The promotion checklist
Everything above compresses into the ritual from docs/evaluate.md that every would-be default must survive, in order:
- The gate — mandatory, blocks promotion.
policy_regression.py --ckpt <candidate>.ptmust pass every blocking assertion. Deterministic and seeded, so a pass is real, not luck. No exceptions — this is the one hard requirement. - The Elo ladder — is it stronger, absolutely? Rate it against the current default, a couple of recent generations, and the random anchor, with
--games 96or more. - The pilot bench — is it a better pilot? If Elo is close (it usually is), resolve the call with the paired benchmark; use the 2×2 if you need to split pilot-side from field-side effects.

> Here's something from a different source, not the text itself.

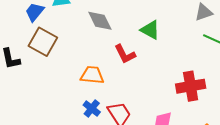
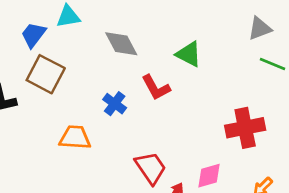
orange trapezoid: (92, 75) -> (75, 137), moved
blue cross: (92, 108) -> (115, 104), moved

- Spot-check with your eyes. Pilot the corpus's heaviest Trick Room team and watch it actually set Trick Room; run
src/benchmarks/showdown.pyfor a readable game recap. Numbers first, but never numbers only — the entire Chapter 10 disaster would have been visible in one honestly-read game log.
Promote only what passes the gate and is at least as good as the incumbent on both Elo and pilot-bench. One scalar is never enough — the project's worst regression shipped through two promotions on a rising win-rate.
Two checkpoints both score 92% vs random. What do you actually know about them?
Almost nothing comparative — only that neither run is broken. vs-random saturates once every serious checkpoint beats it ~90%+, so it can't rank healthy policies: that exact pair rated Elo 94 vs 37 head-to-head, a decisive gap the smoke test was structurally unable to see. Rank with Elo or pilot_bench instead.
Elo and pilot_bench both measure strength. Why does the project need both?
They answer at different resolutions. Elo gives an absolute ladder comparable across generations (random anchored at 0), but game outcomes are dominated by which random teams each side draws from the 599-team corpus, so ~300 games resolve only ~6% — too coarse for the 1–3 pp pilot edges that matter. pilot_bench holds team, field, seeds, and opponent policy fixed and varies only the pilot, pairing the nuisance variance out to ~1 pp SE. Elo answers "is it stronger overall?"; pilot_bench answers "is it a better pilot, by how much?"
Why do all evaluation tools sample from the policy instead of playing its highest-probability action?
Because important behavior lives in probability mass below the argmax. Setup lines like Trick Room are encoded stochastically, and improvements can move mass without moving the top action — greedy evaluation measured mc6's gain over mc5 as +1.1 pp when sampled play showed +22.4 pp (45.6% vs 68.0%). Greedy argmax doesn't just add noise; it systematically hides exactly the behavior you most need to see.